There is plenty of action in the novel, but there is a deep sadness about it as well. I certainly would not want to rob anyone of the ending, but I will say that it is not in any way what I would consider an obvious one. Marchese’s ability to make us sympathize with some very questionable characters is a real talent, and one which should serve him well in the future.
He is off to a great start with Deadman’s Bust, for this is a book with a highly intriguing premise, told with the authority of someone who sounds as if he were there. The musical cues that provide a sense of the period are well-chosen.

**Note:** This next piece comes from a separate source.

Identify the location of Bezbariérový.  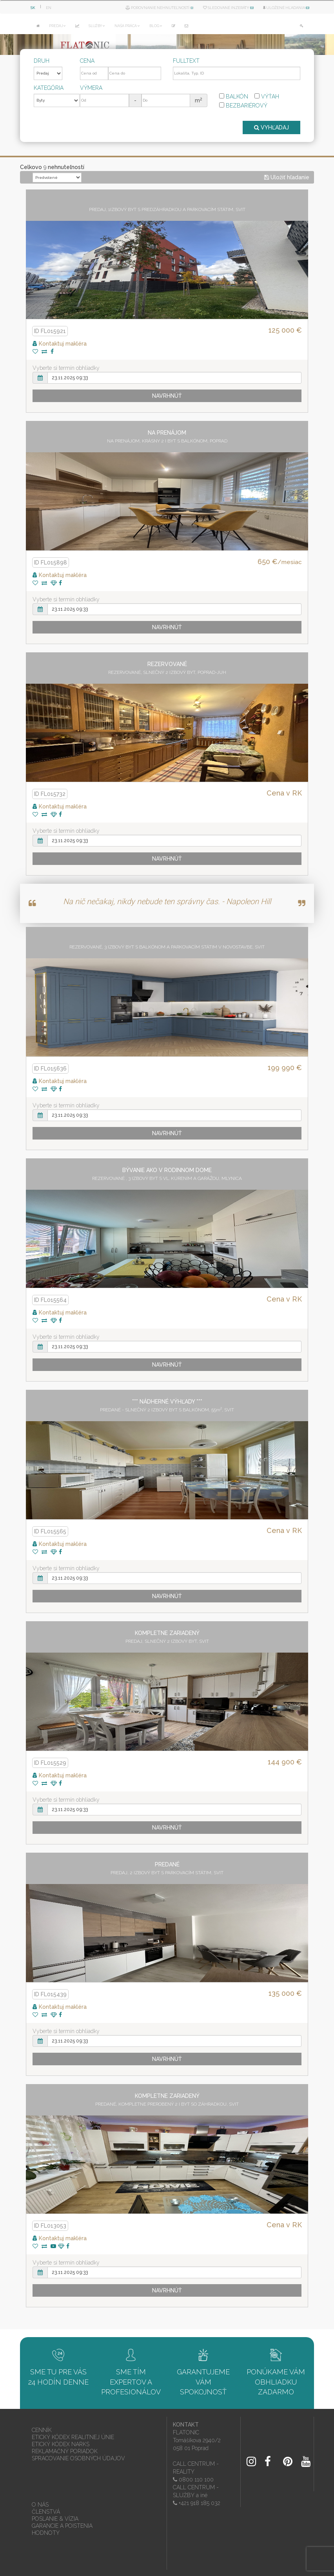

But the most interesting manner in which Marchese evokes the weirdness of the first President Bush era is through the eyes of a guy who participated in Desert Storm. He is gung-ho, and an excellent addition to the team. But his comments about the U.S. "beating a country the size of California, then crowing about it" still ring true. I remember that very creepy "bully" feeling all too well. To act like Desert Storm was a war between equal powers was absurd. To add to the validity of the comment in the book, it comes from a veteran. And just to be clear, I have heard similar sentiments with my own ears from guys who were there.
Deadman’s Bust is not a political book, though. I beleive that Marchese's goal is to bring the era to life by including these comments, rather than making any policy statements. Deadman's Bust is recommended, and I look forward to reading more from this promising new. author.